### What to work on:
Leave out the pictures and copy everything else in the entries exactly.

### Supplied entries:
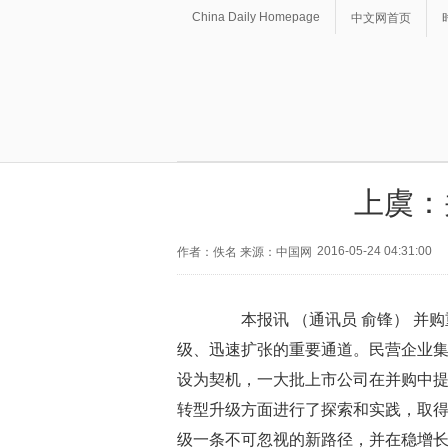
China Daily Homepage
中文网首页
上虞：
2016-05-24 04:31:00
作者：佚名 来源：中国网
本报讯 （通讯员 俞锋） 并购
级、迅速扩张的重要通道。民营企业
设为契机，一大批上市公司在并购中
转型升级方面进行了探索和实践，取
级一条不可忽视的新路径，并在稳增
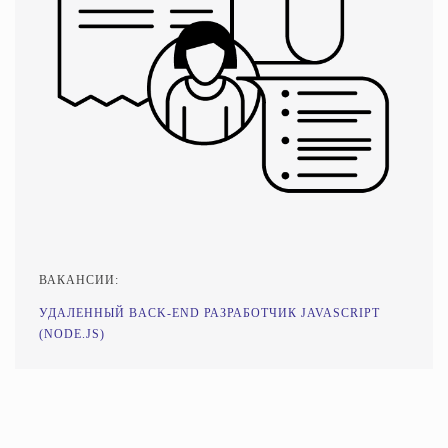
ВАКАНСИИ:
УДАЛЕННЫЙ BACK-END РАЗРАБОТЧИК JAVASCRIPT
(NODE.JS)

### Task result:
China Daily Homepage
中文网首页
上虞：
2016-05-24 04:31:00
作者：佚名 来源：中国网
本报讯 （通讯员 俞锋） 并购
级、迅速扩张的重要通道。民营企业
设为契机，一大批上市公司在并购中
转型升级方面进行了探索和实践，取
级一条不可忽视的新路径，并在稳增
ВАКАНСИИ:
УДАЛЕННЫЙ BACK-END РАЗРАБОТЧИК JAVASCRIPT
(NODE.JS)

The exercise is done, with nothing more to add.